| EXTRACTED DATA |

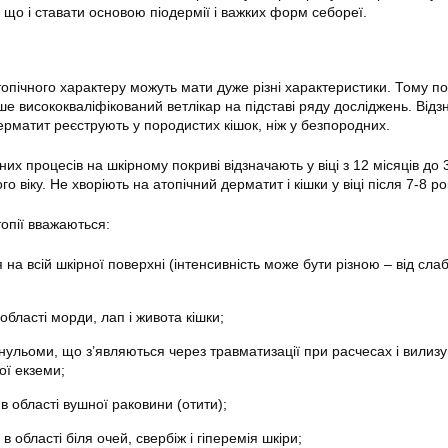
 що і ставати основою піодермії і важких форм себореї.
пічного характеру можуть мати дуже різні характеристики. Тому п
е висококваліфікований ветлікар на підставі ряду досліджень. Відз
ерматит реєструють у породистих кішок, ніж у безпородних.
их процесів на шкірному покриві відзначають у віці з 12 місяців до 3
о віку. Не хворіють на атопічний дерматит і кішки у віці після 7-8 рок
опії вважаються:
я на всій шкірної поверхні (інтенсивність може бути різною – від слаб
області морди, лап і живота кішки;
анульоми, що з’являються через травматизації при расчесах і вилиз
ої екземи;
в області вушної раковини (отити);
в області біля очей, свербіж і гіперемія шкіри;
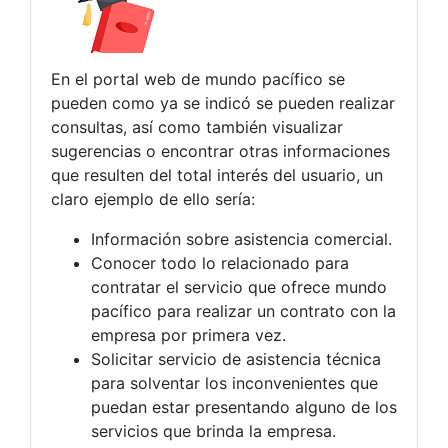
En el portal web de mundo pacífico se
pueden como ya se indicó se pueden realizar
consultas, así como también visualizar
sugerencias o encontrar otras informaciones
que resulten del total interés del usuario, un
claro ejemplo de ello sería:
Información sobre asistencia comercial.
Conocer todo lo relacionado para
contratar el servicio que ofrece mundo
pacífico para realizar un contrato con la
empresa por primera vez.
Solicitar servicio de asistencia técnica
para solventar los inconvenientes que
puedan estar presentando alguno de los
servicios que brinda la empresa.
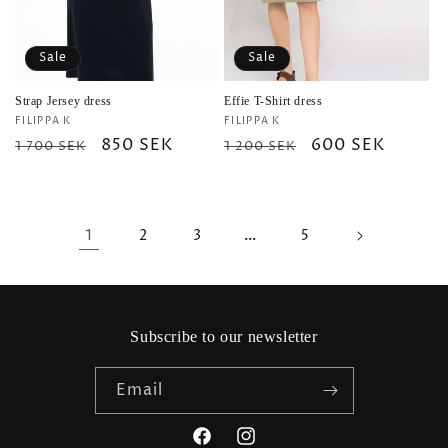
Sale
Sale
Strap Jersey dress
Effie T-Shirt dress
Vendor:
Vendor:
FILIPPA K
FILIPPA K
Regular
Sale
850 SEK
Regular
Sale
600 SEK
1 700 SEK
1 200 SEK
price
price
price
price
1
…
2
3
5
Subscribe to our newsletter
Email
Facebook
Instagram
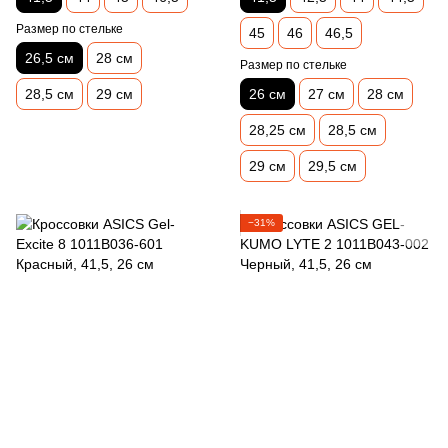
Размер по стельке
45
46
46,5
26,5 см
28 см
Размер по стельке
28,5 см
29 см
26 см
27 см
28 см
28,25 см
28,5 см
29 см
29,5 см
−31%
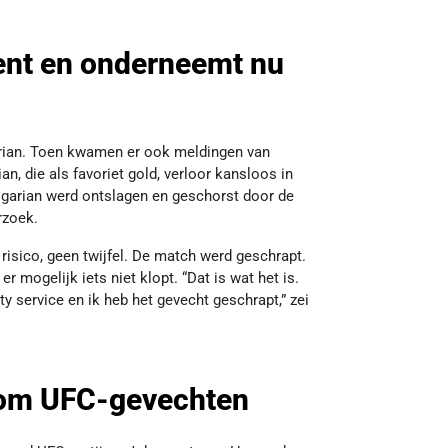
dent en onderneemt nu
arian. Toen kwamen er ook meldingen van
n, die als favoriet gold, verloor kansloos in
lgarian werd ontslagen en geschorst door de
rzoek.
isico, geen twijfel. De match werd geschrapt.
 mogelijk iets niet klopt. “Dat is wat het is.
 service en ik heb het gevecht geschrapt,” zei
dom UFC-gevechten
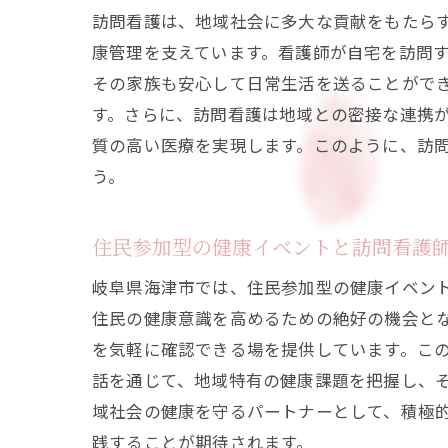
訪問看護は、地域社会に多大な貢献をもたら
康管理を支えています。看護師が自宅を訪問
その家族も安心して日常生活を送ることがで
す。さらに、訪問看護は地域との密接な連携
質の高い医療を実現します。このように、訪
う。
住民参加型の健康イベントと訪問看護
岐阜県海津市では、住民参加型の健康イベン
住民の健康意識を高めるための絶好の機会と
を気軽に確認できる場を提供しています。こ
話を通じて、地域特有の健康課題を把握し、
域社会の健康を守るパートナーとして、積極
践することが期待されます。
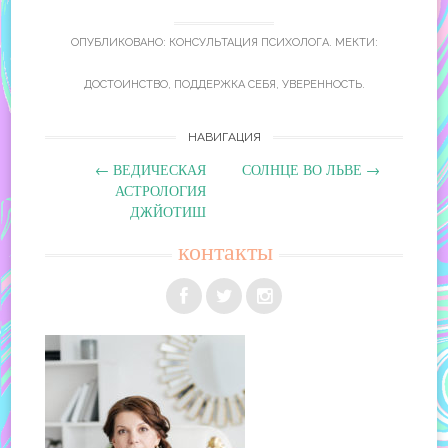
ОПУБЛИКОВАНО:
КОНСУЛЬТАЦИЯ ПСИХОЛОГА
. МЕКТИ:
ДОСТОИНСТВО
,
ПОДДЕРЖКА СЕБЯ
,
УВЕРЕННОСТЬ
.
Навигация
НАВИГАЦИЯ
←
ВЕДИЧЕСКАЯ
СОЛНЦЕ ВО ЛЬВЕ
→
по
АСТРОЛОГИЯ
ДЖЙОТИШ
записям
контакты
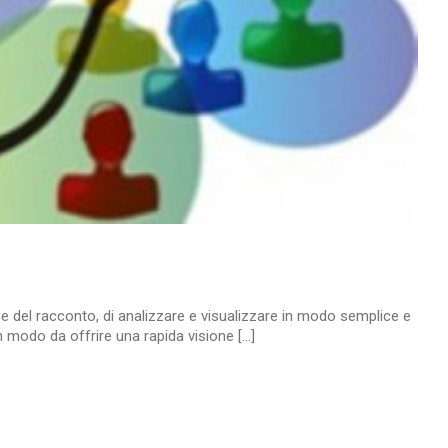
del racconto, di analizzare e visualizzare in modo semplice e
 modo da offrire una rapida visione [...]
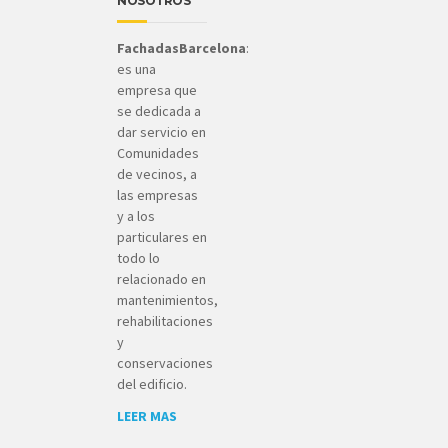
NOSOTROS
FachadasBarcelona
:
es una
empresa que
se dedicada a
dar servicio en
Comunidades
de vecinos, a
las empresas
y a los
particulares en
todo lo
relacionado en
mantenimientos,
rehabilitaciones
y
conservaciones
del edificio.
LEER MAS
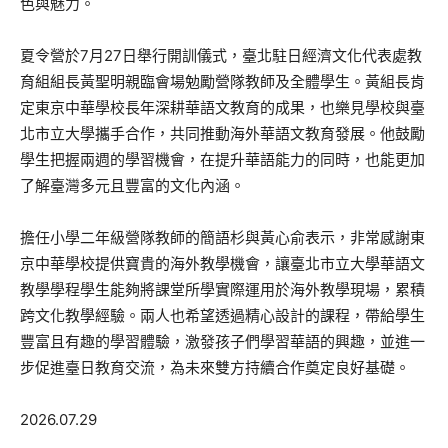
色與魅力。
夏令營於7月27日舉行開訓儀式，臺北駐日經濟文化代表處教
育組組長黃聖明親臨會場勉勵營隊教師及全體學生。黃組長肯
定東京中華學校長年深耕華語文教育的成果，也樂見學校與臺
北市立大學攜手合作，共同推動海外華語文教育發展。他鼓勵
學生把握兩週的學習機會，在提升華語能力的同時，也能更加
了解臺灣多元且豐富的文化內涵。
擔任小學二年級營隊教師的簡語杉與黃心俞表示，非常感謝東
京中華學校提供寶貴的海外教學機會，讓臺北市立大學華語文
教學學程學生能夠將課堂所學實際運用於海外教學現場，累積
跨文化教學經驗。兩人也希望透過精心設計的課程，帶給學生
豐富且有趣的學習體驗，激發孩子們學習華語的興趣，並進一
步促進臺日教育交流，為未來雙方持續合作奠定良好基礎。
2026.07.29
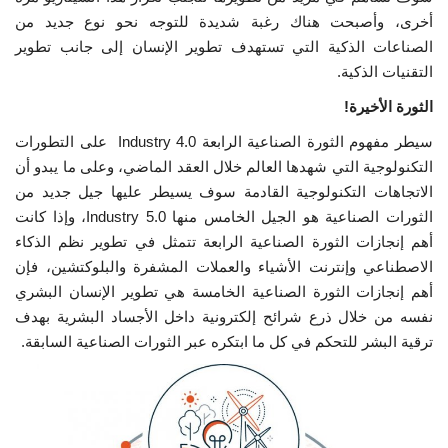
أخرى، وأصبحت هناك رغبة شديدة للتوجه نحو نوع جديد من
الصناعات الذكية التي تستهدف تطوير الإنسان إلى جانب تطوير
التقنيات الذكية.
الثورة الأخيرة!
سيطر مفهوم الثورة الصناعية الرابعة Industry 4.0 على التطورات
التكنولوجية التي شهدها العالم خلال العقد الماضي، وعلى ما يبدو أن
الاتجاهات التكنولوجية القادمة سوف يسيطر عليها جيل جديد من
الثورات الصناعية هو الجيل الخامس منها Industry 5.0، وإذا كانت
أهم إنجازات الثورة الصناعية الرابعة تتمثل في تطوير نظم الذكاء
الاصطناعي وإنترنت الأشياء والعملات المشفرة والبلوكتشين، فإن
أهم إنجازات الثورة الصناعية الخامسة هي تطوير الإنسان البشري
نفسه من خلال ذرع شرائح إلكترونية داخل الأجساد البشرية بهدف
ترقية البشر للتحكم في كل ما ابتكره عبر الثورات الصناعية السابقة.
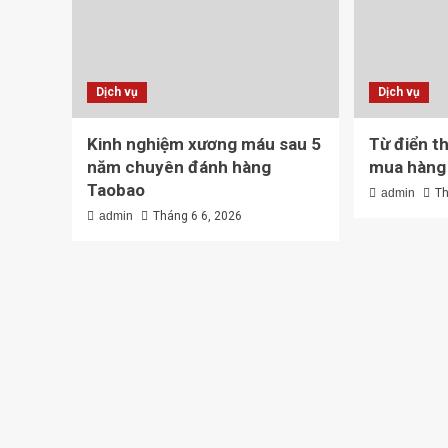
Dịch vụ
Dịch vụ
Kinh nghiệm xương máu sau 5
Từ điển th
năm chuyên đánh hàng
mua hàng
Taobao
admin
Th
admin
Tháng 6 6, 2026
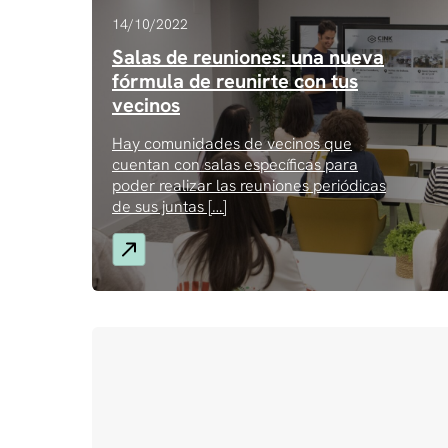
14/10/2022
Salas de reuniones: una nueva
fórmula de reunirte con tus
vecinos
Hay comunidades de vecinos que
cuentan con salas específicas para
poder realizar las reuniones periódicas
de sus juntas […]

| WORK REQUIRED |
Every line above that holds "التكنولوجية" should be copied out.

| RESPONSE TO THIS TASK |
التكنولوجية التي شهدها العالم خلال العقد الماضي، وعلى ما يبدو أن
الاتجاهات التكنولوجية القادمة سوف يسيطر عليها جيل جديد من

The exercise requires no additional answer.